Many QCM systems are capable of measuring multiple overtone responses in rapid succession; these overtones are limited to odd numbers as only these can be electronically induced.⁴ Some modern QCM systems are also capable of quantifying the physical influence of a non-rigid, viscoelastic adlayer on a sensor's oscillation. Currently there are three measurements that can quantify the damping effect of a soft adlayer: energy dissipation, resonance bandwidth and motional resistance. These measurements in conjunction with the frequency response are typically reported as values relative to an unloaded sensor.

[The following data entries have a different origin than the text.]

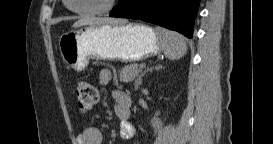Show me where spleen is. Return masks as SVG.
Wrapping results in <instances>:
<instances>
[{
  "instance_id": "spleen-1",
  "label": "spleen",
  "mask_w": 273,
  "mask_h": 144,
  "mask_svg": "<svg viewBox=\"0 0 273 144\" xmlns=\"http://www.w3.org/2000/svg\"><path fill=\"white\" fill-rule=\"evenodd\" d=\"M156 32L163 44L164 54L167 58L175 60L183 57L187 52V45L182 35L164 28H156Z\"/></svg>"
}]
</instances>
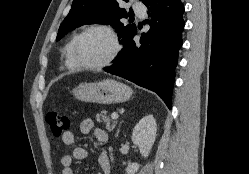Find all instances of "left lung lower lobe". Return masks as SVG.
Instances as JSON below:
<instances>
[{"mask_svg": "<svg viewBox=\"0 0 249 174\" xmlns=\"http://www.w3.org/2000/svg\"><path fill=\"white\" fill-rule=\"evenodd\" d=\"M145 5L151 29L142 33L140 44L133 41L137 31L123 41L115 65L104 70L156 92L170 109L185 25L184 6L181 0H148Z\"/></svg>", "mask_w": 249, "mask_h": 174, "instance_id": "left-lung-lower-lobe-1", "label": "left lung lower lobe"}]
</instances>
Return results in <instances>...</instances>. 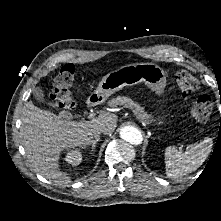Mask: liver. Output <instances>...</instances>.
Here are the masks:
<instances>
[{"mask_svg":"<svg viewBox=\"0 0 221 221\" xmlns=\"http://www.w3.org/2000/svg\"><path fill=\"white\" fill-rule=\"evenodd\" d=\"M117 121V115L109 112H101L90 121H68L29 101L21 117L22 144L37 173L57 184H65L69 177L59 169L61 152L87 146L92 141L94 129L104 128L105 134H111Z\"/></svg>","mask_w":221,"mask_h":221,"instance_id":"6515ba94","label":"liver"}]
</instances>
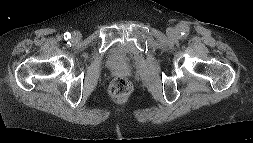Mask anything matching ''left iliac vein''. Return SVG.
<instances>
[{"label":"left iliac vein","mask_w":253,"mask_h":143,"mask_svg":"<svg viewBox=\"0 0 253 143\" xmlns=\"http://www.w3.org/2000/svg\"><path fill=\"white\" fill-rule=\"evenodd\" d=\"M167 36L173 40H176L178 38L177 31L173 28H169L167 30Z\"/></svg>","instance_id":"left-iliac-vein-1"}]
</instances>
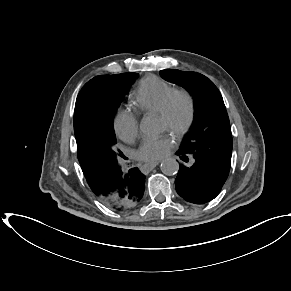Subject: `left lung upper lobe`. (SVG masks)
<instances>
[{
  "instance_id": "5c2ea615",
  "label": "left lung upper lobe",
  "mask_w": 291,
  "mask_h": 291,
  "mask_svg": "<svg viewBox=\"0 0 291 291\" xmlns=\"http://www.w3.org/2000/svg\"><path fill=\"white\" fill-rule=\"evenodd\" d=\"M160 74L165 80L185 88L195 102L193 127L178 151L230 169L232 134L226 107L217 87L197 72L166 69Z\"/></svg>"
}]
</instances>
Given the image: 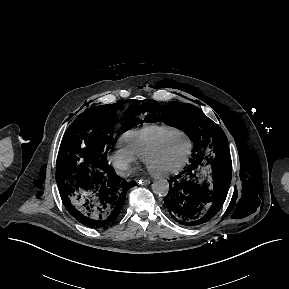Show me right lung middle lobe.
Here are the masks:
<instances>
[{
	"mask_svg": "<svg viewBox=\"0 0 289 289\" xmlns=\"http://www.w3.org/2000/svg\"><path fill=\"white\" fill-rule=\"evenodd\" d=\"M132 106L127 109L125 120L117 134L124 133L141 123L139 100H126L111 105H100L83 112L68 128L60 145L56 181L58 187L65 185L77 173L80 167L101 162L106 158L104 146L112 139L110 125L117 110L125 103Z\"/></svg>",
	"mask_w": 289,
	"mask_h": 289,
	"instance_id": "1",
	"label": "right lung middle lobe"
}]
</instances>
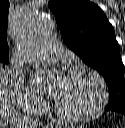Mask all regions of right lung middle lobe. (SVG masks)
<instances>
[{
  "label": "right lung middle lobe",
  "instance_id": "1",
  "mask_svg": "<svg viewBox=\"0 0 125 128\" xmlns=\"http://www.w3.org/2000/svg\"><path fill=\"white\" fill-rule=\"evenodd\" d=\"M9 63V59H6V58H0V67H2L3 65V68H5V64H8Z\"/></svg>",
  "mask_w": 125,
  "mask_h": 128
}]
</instances>
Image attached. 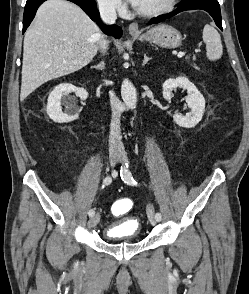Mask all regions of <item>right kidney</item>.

Dissipation is defined as the loss of energy per oscillation divided by the total amount of energy stored by the crystal. It is measured by recording how rapidly the response of the freely oscillating sensor decays. Q-Sense's quartz crystal microbalances with dissipation monitoring (QCM-D) are based on this method.⁶ A typical ringdown will be 99% complete in about 0.5 ms for a 5 MHz sensor operating in water. The ringdown time will be faster for surfaces with soft adlayers. A faster decay equates to a higher dissipation value.⁷ This change in dissipation (Δd) relates to how readily an adlayer elastically deforms when the crystal shears (its elastic modulus) and how much the films resists deformation (its viscosity). Due to this measure of film softness, in addition to real-time, non-destructive testing in situ, the QCM(-D) has been used to investigate the interactions of proteins,^8–15 vesicles^16–18 and cells^19–23 with surfaces, in addition to antibody²⁴ and virus²⁵ interactions on modified surfaces, thus allowing the determination of morphological changes during these interactions. Investigations into non-biological systems including polymers,²⁶ polymer brushes,^27,28 (electro)polymerisation,^29,30 and label-free detection of small molecules³¹ has also yielded insight into the interactions between surfaces and soft materials. General limitations of the Sauerbrey equation³² and non-intuitive responses from various materials have also been highlighted,²⁶ with work being done to create more accurate models to capture these behaviours. Examples include models to determine viscoelastic properties of homogeneous³³ and laterally inhomogeneous³⁴ films, accounting for rocking motion of particles,³⁵ roughness effects³⁶ and variability of the sensitivity of the sensor,^37,38 with others providing detailed analysis of specific films.⁸

Resonance bandwidth is a parameter which is derived from electrical impedance analysis of the quartz resonator.³⁹ It is equal to the product of dissipation and frequency, and so the methods developed in this paper can be readily applied instruments that measuring bandwidth rather than dissipation, such as MicroVacuum's QCM-I and KSV's QCM-Z500.⁴

Motional resistance is a parameter derived from an electromechanical equivalent circuit, and used in Inficon's RQCM and SRS's QCM200.⁴⁰ It is closely related to dissipation and provides similar insights into a film's viscoelastic properties.⁴¹ Unlike dissipation, which periodically stops the crystal oscillation, motional resistance can be continually measured for a given resonance frequency. However, motional resistance is not strictly proportional to the rate of energy loss and is more readily affected by calibration problems.⁴⁰ The analysis presented here focuses on the dissipation measurement rather than those of motional resistance.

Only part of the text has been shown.